▸ Aim of the exercise:
Within the data, how many lines hold the word "seiner"? Answer with nothing but the number.

· · · ·

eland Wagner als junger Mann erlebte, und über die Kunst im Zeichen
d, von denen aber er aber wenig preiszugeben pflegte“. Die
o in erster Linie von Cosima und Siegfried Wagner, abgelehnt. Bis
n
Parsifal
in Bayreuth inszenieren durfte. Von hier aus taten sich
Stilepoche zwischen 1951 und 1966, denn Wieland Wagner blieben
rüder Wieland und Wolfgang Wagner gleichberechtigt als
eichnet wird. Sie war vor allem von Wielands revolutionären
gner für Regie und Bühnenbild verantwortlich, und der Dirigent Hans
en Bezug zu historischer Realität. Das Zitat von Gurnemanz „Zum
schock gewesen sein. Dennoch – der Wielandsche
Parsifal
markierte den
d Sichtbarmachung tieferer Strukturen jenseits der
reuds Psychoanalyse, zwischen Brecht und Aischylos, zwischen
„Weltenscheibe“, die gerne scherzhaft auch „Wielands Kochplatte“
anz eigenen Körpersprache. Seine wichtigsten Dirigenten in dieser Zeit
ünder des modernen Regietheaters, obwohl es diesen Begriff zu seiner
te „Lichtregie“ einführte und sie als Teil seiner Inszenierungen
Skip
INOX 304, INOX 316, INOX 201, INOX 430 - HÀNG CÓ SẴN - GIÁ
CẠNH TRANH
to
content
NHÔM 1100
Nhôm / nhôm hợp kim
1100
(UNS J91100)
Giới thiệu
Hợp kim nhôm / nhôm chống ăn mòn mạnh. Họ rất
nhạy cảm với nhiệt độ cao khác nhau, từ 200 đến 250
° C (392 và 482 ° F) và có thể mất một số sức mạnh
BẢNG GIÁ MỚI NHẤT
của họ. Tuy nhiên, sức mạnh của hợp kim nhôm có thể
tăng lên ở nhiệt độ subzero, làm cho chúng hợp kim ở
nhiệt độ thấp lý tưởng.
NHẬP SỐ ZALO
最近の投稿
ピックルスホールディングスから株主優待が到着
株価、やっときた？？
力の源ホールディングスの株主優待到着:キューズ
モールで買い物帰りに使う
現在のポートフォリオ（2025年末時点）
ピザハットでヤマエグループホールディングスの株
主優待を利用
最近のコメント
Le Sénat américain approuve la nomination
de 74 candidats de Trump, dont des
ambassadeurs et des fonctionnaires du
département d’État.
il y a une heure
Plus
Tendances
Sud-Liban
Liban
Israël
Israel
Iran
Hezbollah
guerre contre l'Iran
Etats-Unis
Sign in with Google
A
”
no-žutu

· · · ·

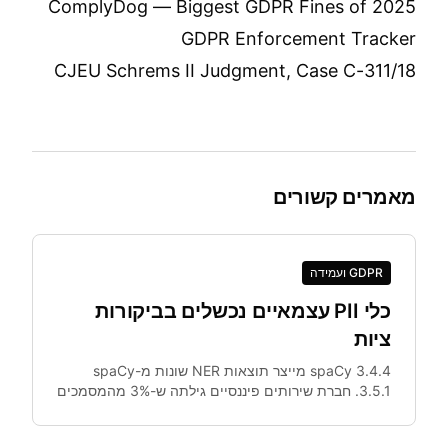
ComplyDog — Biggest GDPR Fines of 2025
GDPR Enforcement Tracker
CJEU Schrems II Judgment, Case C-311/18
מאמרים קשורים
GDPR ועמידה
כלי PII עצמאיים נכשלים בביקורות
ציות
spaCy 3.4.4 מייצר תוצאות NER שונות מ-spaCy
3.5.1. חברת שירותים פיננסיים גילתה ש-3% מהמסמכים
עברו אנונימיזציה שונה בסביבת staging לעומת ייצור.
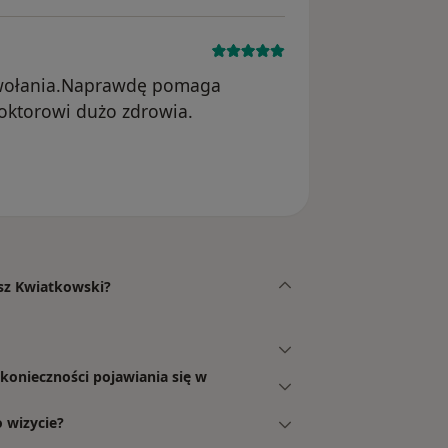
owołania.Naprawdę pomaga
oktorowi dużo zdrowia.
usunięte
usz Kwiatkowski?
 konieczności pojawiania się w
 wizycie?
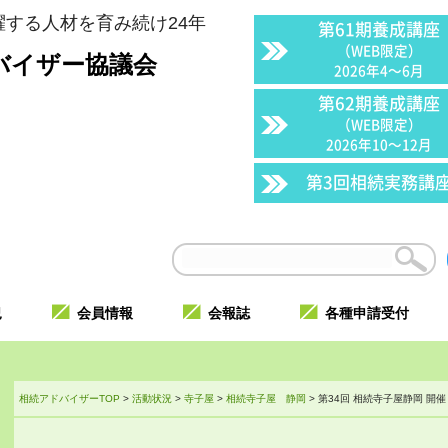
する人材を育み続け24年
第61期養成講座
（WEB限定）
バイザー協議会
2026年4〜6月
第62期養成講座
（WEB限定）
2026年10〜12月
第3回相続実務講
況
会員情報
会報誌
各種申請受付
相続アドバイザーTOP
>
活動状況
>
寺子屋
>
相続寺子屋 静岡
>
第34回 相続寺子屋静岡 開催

· · · ·

▸ Result of this task:
2